Stored data entries
• • • •

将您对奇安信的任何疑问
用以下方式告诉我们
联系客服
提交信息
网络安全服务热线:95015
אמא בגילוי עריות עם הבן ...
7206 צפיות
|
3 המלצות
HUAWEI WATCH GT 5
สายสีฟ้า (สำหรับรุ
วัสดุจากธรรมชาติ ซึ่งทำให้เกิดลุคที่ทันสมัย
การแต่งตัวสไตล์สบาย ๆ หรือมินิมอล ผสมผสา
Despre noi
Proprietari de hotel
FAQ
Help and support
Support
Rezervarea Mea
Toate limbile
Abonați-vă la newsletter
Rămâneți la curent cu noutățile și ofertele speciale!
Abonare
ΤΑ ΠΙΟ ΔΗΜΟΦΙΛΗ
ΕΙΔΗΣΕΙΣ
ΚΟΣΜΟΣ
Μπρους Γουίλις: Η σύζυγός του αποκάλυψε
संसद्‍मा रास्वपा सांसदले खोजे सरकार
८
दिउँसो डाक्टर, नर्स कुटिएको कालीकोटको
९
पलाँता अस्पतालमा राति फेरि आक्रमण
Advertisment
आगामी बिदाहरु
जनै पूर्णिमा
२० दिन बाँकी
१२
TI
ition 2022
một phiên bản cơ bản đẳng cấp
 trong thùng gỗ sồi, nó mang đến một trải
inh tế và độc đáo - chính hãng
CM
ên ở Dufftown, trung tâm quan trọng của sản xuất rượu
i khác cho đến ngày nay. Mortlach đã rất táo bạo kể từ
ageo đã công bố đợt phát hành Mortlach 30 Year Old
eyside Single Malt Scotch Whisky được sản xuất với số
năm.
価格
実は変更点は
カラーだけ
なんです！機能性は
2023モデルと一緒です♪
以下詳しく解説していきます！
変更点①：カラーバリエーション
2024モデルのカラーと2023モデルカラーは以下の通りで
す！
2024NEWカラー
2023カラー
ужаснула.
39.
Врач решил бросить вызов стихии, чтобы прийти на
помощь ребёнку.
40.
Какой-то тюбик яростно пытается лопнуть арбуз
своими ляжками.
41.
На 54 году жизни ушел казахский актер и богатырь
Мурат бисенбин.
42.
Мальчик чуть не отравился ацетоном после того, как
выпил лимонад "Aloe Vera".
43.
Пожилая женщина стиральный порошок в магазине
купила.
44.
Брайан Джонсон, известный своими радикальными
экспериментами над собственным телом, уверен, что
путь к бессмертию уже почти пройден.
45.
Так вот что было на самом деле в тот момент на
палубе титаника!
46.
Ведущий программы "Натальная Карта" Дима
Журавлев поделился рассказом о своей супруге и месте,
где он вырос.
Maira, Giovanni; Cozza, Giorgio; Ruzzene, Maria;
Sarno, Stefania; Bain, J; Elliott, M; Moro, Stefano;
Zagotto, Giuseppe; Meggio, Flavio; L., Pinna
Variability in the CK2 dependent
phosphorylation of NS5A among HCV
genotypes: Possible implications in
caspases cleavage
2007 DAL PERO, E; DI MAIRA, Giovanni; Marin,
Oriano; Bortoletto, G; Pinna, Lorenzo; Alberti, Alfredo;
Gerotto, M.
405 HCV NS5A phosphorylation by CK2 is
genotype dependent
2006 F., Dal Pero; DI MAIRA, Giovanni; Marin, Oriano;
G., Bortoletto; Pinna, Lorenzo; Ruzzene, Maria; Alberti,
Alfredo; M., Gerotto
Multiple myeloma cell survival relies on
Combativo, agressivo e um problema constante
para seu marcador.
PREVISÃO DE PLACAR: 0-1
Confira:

• • • •

→ **About this exercise**
All of the records shown above should be reproduced exactly.

→ **Result**
将您对奇安信的任何疑问
用以下方式告诉我们
联系客服
提交信息
网络安全服务热线:95015
אמא בגילוי עריות עם הבן ...
7206 צפיות
|
3 המלצות
HUAWEI WATCH GT 5
สายสีฟ้า (สำหรับรุ
วัสดุจากธรรมชาติ ซึ่งทำให้เกิดลุคที่ทันสมัย
การแต่งตัวสไตล์สบาย ๆ หรือมินิมอล ผสมผสา
Despre noi
Proprietari de hotel
FAQ
Help and support
Support
Rezervarea Mea
Toate limbile
Abonați-vă la newsletter
Rămâneți la curent cu noutățile și ofertele speciale!
Abonare
ΤΑ ΠΙΟ ΔΗΜΟΦΙΛΗ
ΕΙΔΗΣΕΙΣ
ΚΟΣΜΟΣ
Μπρους Γουίλις: Η σύζυγός του αποκάλυψε
संसद्‍मा रास्वपा सांसदले खोजे सरकार
८
दिउँसो डाक्टर, नर्स कुटिएको कालीकोटको
९
पलाँता अस्पतालमा राति फेरि आक्रमण
Advertisment
आगामी बिदाहरु
जनै पूर्णिमा
२० दिन बाँकी
१२
TI
ition 2022
một phiên bản cơ bản đẳng cấp
 trong thùng gỗ sồi, nó mang đến một trải
inh tế và độc đáo - chính hãng
CM
ên ở Dufftown, trung tâm quan trọng của sản xuất rượu
i khác cho đến ngày nay. Mortlach đã rất táo bạo kể từ
ageo đã công bố đợt phát hành Mortlach 30 Year Old
eyside Single Malt Scotch Whisky được sản xuất với số
năm.
価格
実は変更点は
カラーだけ
なんです！機能性は
2023モデルと一緒です♪
以下詳しく解説していきます！
変更点①：カラーバリエーション
2024モデルのカラーと2023モデルカラーは以下の通りで
す！
2024NEWカラー
2023カラー
ужаснула.
39.
Врач решил бросить вызов стихии, чтобы прийти на
помощь ребёнку.
40.
Какой-то тюбик яростно пытается лопнуть арбуз
своими ляжками.
41.
На 54 году жизни ушел казахский актер и богатырь
Мурат бисенбин.
42.
Мальчик чуть не отравился ацетоном после того, как
выпил лимонад "Aloe Vera".
43.
Пожилая женщина стиральный порошок в магазине
купила.
44.
Брайан Джонсон, известный своими радикальными
экспериментами над собственным телом, уверен, что
путь к бессмертию уже почти пройден.
45.
Так вот что было на самом деле в тот момент на
палубе титаника!
46.
Ведущий программы "Натальная Карта" Дима
Журавлев поделился рассказом о своей супруге и месте,
где он вырос.
Maira, Giovanni; Cozza, Giorgio; Ruzzene, Maria;
Sarno, Stefania; Bain, J; Elliott, M; Moro, Stefano;
Zagotto, Giuseppe; Meggio, Flavio; L., Pinna
Variability in the CK2 dependent
phosphorylation of NS5A among HCV
genotypes: Possible implications in
caspases cleavage
2007 DAL PERO, E; DI MAIRA, Giovanni; Marin,
Oriano; Bortoletto, G; Pinna, Lorenzo; Alberti, Alfredo;
Gerotto, M.
405 HCV NS5A phosphorylation by CK2 is
genotype dependent
2006 F., Dal Pero; DI MAIRA, Giovanni; Marin, Oriano;
G., Bortoletto; Pinna, Lorenzo; Ruzzene, Maria; Alberti,
Alfredo; M., Gerotto
Multiple myeloma cell survival relies on
Combativo, agressivo e um problema constante
para seu marcador.
PREVISÃO DE PLACAR: 0-1
Confira:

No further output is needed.